The Dark Side of the Moon vence o desafio do tempo: 50 anos.

Por Jamari França – No dia de hoje, primeiro de março, há 50 anos, era lançado o álbum The Dark Side of the Moon pela banda inglesa Pink Floyd, um dos mais vendidos do mundo com ideia conceitual de tratar dos diversos aspectos da vida moderna. O lado escuro da lua nunca é visível da Terra, aspectos do nosso currículo individual também ficam obscuros, todos temos segredos que, às vezes, ocultamos de nós mesmos através do esquecimento.

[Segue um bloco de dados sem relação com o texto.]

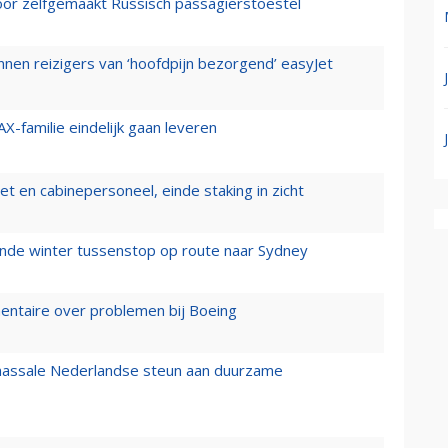
voor zelfgemaakt Russisch passagierstoestel
nen reizigers van ‘hoofdpijn bezorgend’ easyJet
X-familie eindelijk gaan leveren
t en cabinepersoneel, einde staking in zicht
mende winter tussenstop op route naar Sydney
mentaire over problemen bij Boeing
 massale Nederlandse steun aan duurzame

Antes de The Dark Side, o Pink Floyd lançou dois bons discos dentro do ainda status de cult band do quarteto inglês formado por Roger Waters (baixo, voz), David Gilmour (guitarra), Nick Mason (bateria) e Richard Wright (teclados). Atom Heart Mother não passou do 70º lugar no maior mercado, os Estados Unidos, e Meddle do 55º.
O primeiro tinha um lado ocupado pela faixa-título, uma peça de rock sinfônico escrita em parceria com Ron Geesin e o segundo a peça de space rock Echoes, com climas que remetem ao prólogo de 2001, Uma Odisséia no Espaço. O grupo, fundado em 1965, excursionava sempre pelos Estados Unidos, mas eram grandes estrelas apenas na Europa.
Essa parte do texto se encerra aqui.